→ RECORD EXCERPTS:
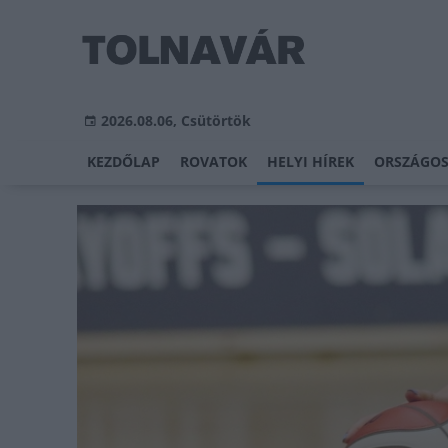
2026.08.06, Csütörtök
KEZDŐLAP
ROVATOK
HELYI HÍREK
ORSZÁGOS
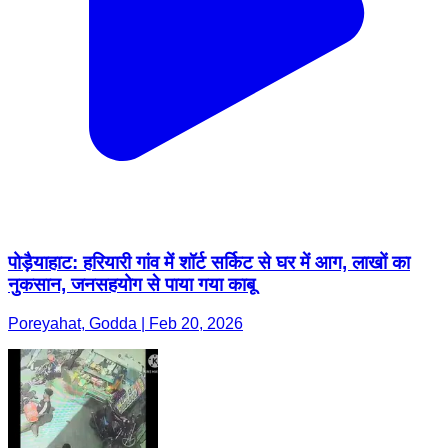
पोड़ैयाहाट: हरियारी गांव में शॉर्ट सर्किट से घर में आग, लाखों का
नुकसान, जनसहयोग से पाया गया काबू
Poreyahat, Godda | Feb 20, 2026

→ WORK TO BE COMPLETED: Above are the records; copy exactly the lines from the one with "नुकसान, जनसहयोग से पाया गया काबू" through the final line.

→ EXERCISE OUTPUT:
नुकसान, जनसहयोग से पाया गया काबू
Poreyahat, Godda | Feb 20, 2026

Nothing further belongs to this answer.